Footasylum is recommending the 82.5p per share offer, which represents a significant discount to the £171.3m the retailer was valued at when it floated on the stock exchange in November 2017. Then it sold online and through 61 stores; today it has 70.
The two retailers already have a lot in common. Footasylum was founded in 2005 by David Makin, who previously co-founded JD Sports with John Wardle. Footasylum’s current executive chairman Barry Bown, was previously chief executive of JD Sports for 14 years, while Makin’s daughter Claire Nesbitt is Footasylum’s chief executive.
While Footasylum’s size and multichannel capability has earned it a Top100 place in IRUK Top500 research, the retailer warned on its profits as discounting in a highly competitive market boosted sales at the expense of profits. In results for the first half of the current financial year, to August 25, revenue reached £98.6m. That’s 15.4% up on the previous year. But the retailer also made a statutory pre-tax loss of £2.5m, contrasting with profits of £1.7m a year earlier.
At the time, executive chairman Barry Bown said it had been a difficult trading period for Footasylum, thanks to “tough conditions on the high street and some delays in our programme of new store openings and upsizes ahead of the peak trading period.” Those challenging conditions continued, according to a January 8 trading statement, and the retailer responded as competitors discounted through higher than expected levels of promotional and clearance discounting. At that time the retailer warned that its profits would not meet expectations. Today’s news of a sale comes after the end of Footasylum’s current financial year on February 23, but before its full-year results are published.
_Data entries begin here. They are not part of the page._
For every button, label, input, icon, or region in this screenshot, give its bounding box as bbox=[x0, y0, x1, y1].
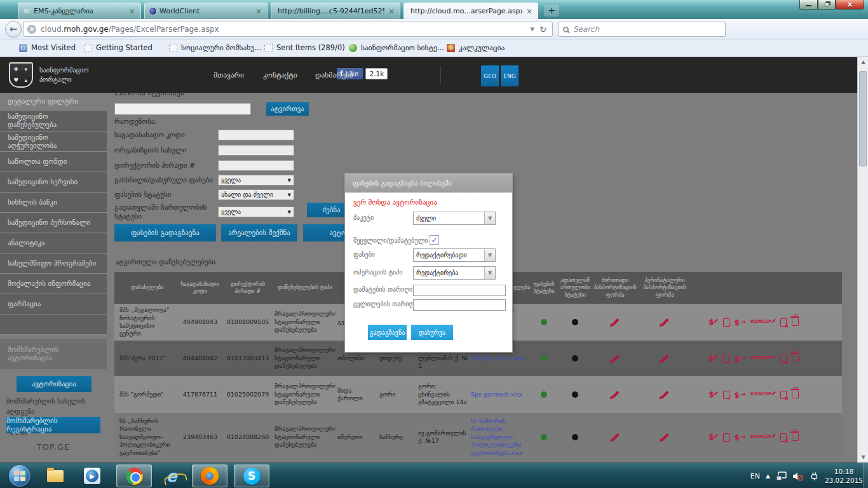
file-upload-input[interactable] bbox=[114, 103, 251, 115]
start-button[interactable] bbox=[9, 465, 31, 487]
sidebar-item[interactable]: სამედიცინო სერვისი bbox=[0, 172, 107, 193]
sidebar-item[interactable]: დეტალური ფილტრი bbox=[0, 93, 107, 111]
tray-expand-icon[interactable]: ▲ bbox=[766, 473, 770, 479]
delete-icon[interactable] bbox=[792, 433, 799, 441]
bookmark-item[interactable]: Sent Items (289/0) bbox=[264, 43, 345, 52]
price-transfer-icon[interactable]: $→ bbox=[735, 318, 746, 327]
browser-tab-active[interactable]: http://cloud.mo...arserPage.aspx× bbox=[403, 3, 538, 19]
restore-button[interactable] bbox=[818, 0, 836, 10]
site-nav-item[interactable]: მთავარი bbox=[214, 71, 244, 79]
icd-ncsp-edit-icon[interactable]: ICDNCSP bbox=[750, 320, 775, 324]
new-tab-button[interactable]: + bbox=[544, 5, 559, 17]
authorization-button[interactable]: ავტორიზაცია bbox=[17, 376, 92, 392]
form-confirm-icon[interactable]: ✓ bbox=[723, 318, 729, 327]
page-scrollbar[interactable]: ▲ ▼ bbox=[857, 57, 868, 463]
dialog-date-input[interactable] bbox=[413, 299, 506, 311]
delete-icon[interactable] bbox=[792, 391, 799, 398]
browser-tab[interactable]: ✉EMS-კანცელარია× bbox=[18, 3, 141, 19]
scroll-down-icon[interactable]: ▼ bbox=[858, 452, 868, 463]
url-bar[interactable]: cloud.moh.gov.ge/Pages/ExcelParserPage.a… bbox=[23, 22, 553, 37]
bookmark-item[interactable]: კალკულაცია bbox=[447, 43, 505, 52]
site-nav-item[interactable]: დახმარება bbox=[315, 71, 353, 79]
tab-close-icon[interactable]: × bbox=[387, 8, 396, 15]
site-identity-icon[interactable] bbox=[27, 25, 36, 34]
edit-pencil-icon[interactable] bbox=[661, 318, 668, 326]
cell-file[interactable]: Sps gormedi.xlsx bbox=[471, 376, 534, 413]
bookmark-item[interactable]: საინფორმაციო სისტე... bbox=[349, 43, 444, 52]
cell-file[interactable]: სს საჩხერის რაიონული საავადმყოფო-პოლიკლი… bbox=[471, 413, 534, 461]
action-button[interactable]: არეალების შექმნა bbox=[221, 224, 297, 241]
internet-explorer-icon[interactable]: e bbox=[158, 466, 186, 486]
sidebar-item[interactable]: ფარმაცია bbox=[0, 294, 107, 315]
price-transfer-icon[interactable]: $→ bbox=[735, 433, 746, 442]
url-dropdown-icon[interactable]: ▼ bbox=[527, 26, 538, 32]
auth-recovery-link[interactable]: მომხმარებლის სახელის აღდგენა bbox=[6, 396, 107, 417]
browser-tab[interactable]: http://billing....c5-9244f1ed525a× bbox=[271, 3, 400, 19]
form-confirm-icon[interactable]: ✓ bbox=[723, 391, 729, 399]
sidebar-item[interactable]: სისხლის ბანკი bbox=[0, 193, 107, 213]
form-reject-icon[interactable]: × bbox=[780, 433, 787, 442]
scrollbar-thumb[interactable] bbox=[859, 71, 867, 166]
sidebar-item[interactable]: საწოლთა ფონდი bbox=[0, 152, 107, 172]
dialog-close-button[interactable]: დახურვა bbox=[411, 325, 453, 340]
price-edit-icon[interactable]: $ bbox=[709, 433, 717, 441]
edit-pencil-icon[interactable] bbox=[611, 433, 619, 441]
bookmark-item[interactable]: Getting Started bbox=[84, 43, 153, 52]
scroll-up-icon[interactable]: ▲ bbox=[858, 57, 868, 67]
tab-close-icon[interactable]: × bbox=[525, 8, 534, 15]
bookmark-item[interactable]: სოციალური მომსახუ... bbox=[169, 43, 261, 52]
form-confirm-icon[interactable]: ✓ bbox=[723, 355, 729, 363]
dialog-title[interactable]: ფასების გადაგზავნა ბილინგში bbox=[345, 173, 512, 193]
power-plug-icon[interactable] bbox=[810, 471, 819, 481]
sidebar-item[interactable]: მოქალაქის ინფორმაცია bbox=[0, 274, 107, 294]
filter-input[interactable] bbox=[218, 130, 294, 140]
reload-icon[interactable]: ↻ bbox=[538, 25, 548, 34]
price-transfer-icon[interactable]: $→ bbox=[735, 390, 746, 399]
icd-ncsp-edit-icon[interactable]: ICDNCSP bbox=[750, 435, 775, 439]
clock[interactable]: 10:18 23.02.2015 bbox=[825, 467, 863, 485]
edit-pencil-icon[interactable] bbox=[611, 391, 619, 398]
topge-link[interactable]: TOP.GE bbox=[0, 442, 107, 452]
back-button[interactable]: ← bbox=[5, 21, 22, 37]
lang-button-geo[interactable]: GEO bbox=[481, 65, 499, 86]
firefox-icon[interactable] bbox=[192, 464, 227, 487]
media-player-icon[interactable]: ▶ bbox=[81, 466, 103, 486]
delete-icon[interactable] bbox=[792, 318, 799, 326]
filter-input[interactable] bbox=[218, 145, 294, 156]
dialog-date-input[interactable] bbox=[413, 285, 506, 296]
icd-ncsp-edit-icon[interactable]: ICDNCSP bbox=[750, 356, 775, 360]
site-nav-item[interactable]: კონტაქტი bbox=[263, 71, 297, 79]
price-edit-icon[interactable]: $ bbox=[709, 318, 717, 326]
close-button[interactable]: × bbox=[836, 0, 864, 10]
filter-input[interactable] bbox=[218, 160, 294, 171]
lang-button-eng[interactable]: ENG bbox=[501, 65, 519, 86]
delete-icon[interactable] bbox=[792, 355, 799, 362]
upload-button[interactable]: ატვირთვა bbox=[266, 102, 309, 116]
dialog-send-button[interactable]: გადაგზავნა bbox=[368, 325, 407, 340]
search-input[interactable]: Search bbox=[558, 22, 726, 37]
price-edit-icon[interactable]: $ bbox=[709, 355, 717, 362]
price-edit-icon[interactable]: $ bbox=[709, 391, 717, 398]
skype-icon[interactable]: S bbox=[234, 464, 269, 487]
language-indicator[interactable]: EN bbox=[750, 472, 760, 480]
icd-ncsp-edit-icon[interactable]: ICDNCSP bbox=[750, 392, 775, 396]
form-reject-icon[interactable]: × bbox=[780, 355, 787, 363]
portal-logo-icon[interactable]: ✚▾♥▴ bbox=[9, 62, 33, 88]
filter-select[interactable]: ყველა▼ bbox=[218, 207, 294, 217]
cell-actions[interactable]: $✓$→ICDNCSP× bbox=[691, 341, 816, 376]
minimize-button[interactable] bbox=[799, 0, 818, 10]
dialog-select[interactable]: რედაქტირება▼ bbox=[413, 266, 496, 280]
edit-pencil-icon[interactable] bbox=[661, 355, 668, 362]
bookmark-item[interactable]: Most Visited bbox=[19, 43, 76, 52]
price-transfer-icon[interactable]: $→ bbox=[735, 354, 746, 363]
sidebar-item[interactable]: სამედიცინო დაწესებულება bbox=[0, 111, 107, 132]
tab-close-icon[interactable]: × bbox=[254, 8, 263, 15]
edit-pencil-icon[interactable] bbox=[661, 433, 668, 441]
chrome-icon[interactable] bbox=[116, 464, 152, 487]
form-reject-icon[interactable]: × bbox=[780, 318, 787, 327]
filter-select[interactable]: ყველა▼ bbox=[218, 175, 294, 186]
form-reject-icon[interactable]: × bbox=[780, 391, 787, 399]
cell-actions[interactable]: $✓$→ICDNCSP× bbox=[691, 304, 816, 341]
sidebar-item[interactable]: სამედიცინო აღჭურვილობა bbox=[0, 132, 107, 152]
form-confirm-icon[interactable]: ✓ bbox=[723, 433, 729, 442]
JD Sports Fashion is a Leading retailer in IRUK Top500 research. It sells online and via more than 2,400 stores trading under a number of retail names, including Blacks, Millets, Size and Go Outdoors, in 18 countries. Like Footasylum, it takes a multichannel approach to retail: in today’s offer it said that it “embraces the latest online and in-store digital technology, providing it with a truly multichannel international platform for future growth”. Together, said JD Sports in its statement, the enlarged group would be able “to take advantage of business opportunities which are not readily available to either JD or Footasylum on a standalone basis”. Added to that, it said, Footasylum targets a slightly older consumer than JD, while “JD also believes that there will be significant operational and strategic benefits from a combination of the two businesses”.
Peter Cowgill, executive chairman of JD Sports, said: “We are pleased to make this offer for Footasylum, which is very complementary to our existing businesses in the UK. We believe that there will be significant operational and strategic benefits through the combination of the very experienced and knowledgeable management team at Footasylum and our own expertise.”
Barry Bown of Footasylum, said: “The Footasylum board has concluded that the offer represents the best strategic option for Footasylum and its employees. It believes the offer fairly reflects Footasylum’s current market position and prospects on a standalone basis and, as such, that Footasylum shareholders should be given the opportunity to realise value from the offer.”
Edison Investment Research analyst Paul Hickman said that the deal appeared to be a done deal.
“The implied valuation of £90.1m for the company is a EV multiple of 6.8 times the historic EBITDA of £12.5m for the year to February 2018 (taking net cash of £4.5m at August 2018),” he said. “However, it is 30 times the market forecast of £2.8m for the year to February 2019 and 16 times the £5.4m for February 2020.
“With 63% irrevocable undertakings this looks like a done deal.”
Addleshaw Goddard is advising JD Sports Fashion on the deal.